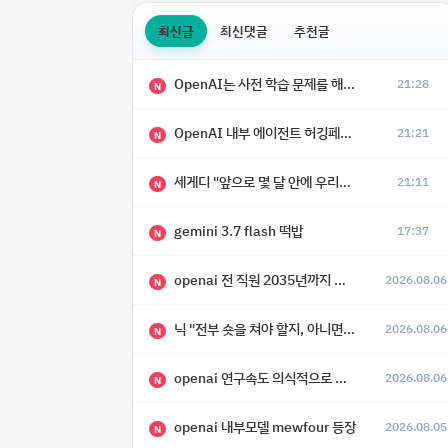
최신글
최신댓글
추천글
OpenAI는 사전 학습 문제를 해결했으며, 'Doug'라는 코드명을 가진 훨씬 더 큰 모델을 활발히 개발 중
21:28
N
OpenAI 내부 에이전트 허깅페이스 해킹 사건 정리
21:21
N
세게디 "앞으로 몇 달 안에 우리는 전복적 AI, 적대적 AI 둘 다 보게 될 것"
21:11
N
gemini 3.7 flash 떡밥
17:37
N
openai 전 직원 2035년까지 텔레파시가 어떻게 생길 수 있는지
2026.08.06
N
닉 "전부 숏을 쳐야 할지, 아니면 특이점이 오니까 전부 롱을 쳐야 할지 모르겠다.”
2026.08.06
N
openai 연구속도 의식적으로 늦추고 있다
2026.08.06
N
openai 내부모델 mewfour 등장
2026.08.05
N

WHAT TO WORK ON ::
Pictures are to be dropped, and every record is to be copied exactly.

RESPONSE BOX ::
최신글
최신댓글
추천글
OpenAI는 사전 학습 문제를 해결했으며, 'Doug'라는 코드명을 가진 훨씬 더 큰 모델을 활발히 개발 중
21:28
N
OpenAI 내부 에이전트 허깅페이스 해킹 사건 정리
21:21
N
세게디 "앞으로 몇 달 안에 우리는 전복적 AI, 적대적 AI 둘 다 보게 될 것"
21:11
N
gemini 3.7 flash 떡밥
17:37
N
openai 전 직원 2035년까지 텔레파시가 어떻게 생길 수 있는지
2026.08.06
N
닉 "전부 숏을 쳐야 할지, 아니면 특이점이 오니까 전부 롱을 쳐야 할지 모르겠다.”
2026.08.06
N
openai 연구속도 의식적으로 늦추고 있다
2026.08.06
N
openai 내부모델 mewfour 등장
2026.08.05
N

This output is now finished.